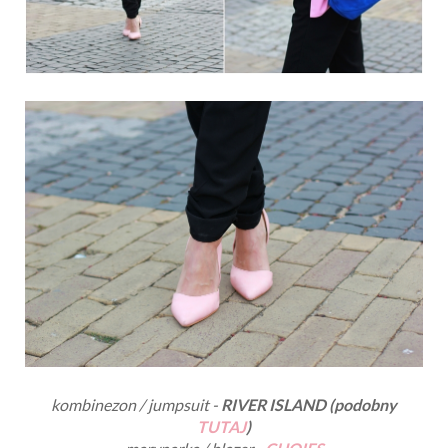
kombinezon / jumpsuit -
RIVER ISLAND (podobny
TUTAJ
)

## Task description
Return the full listing exactly as written, without any of its images.

## Your solution
kombinezon / jumpsuit -
RIVER ISLAND (podobny
TUTAJ
)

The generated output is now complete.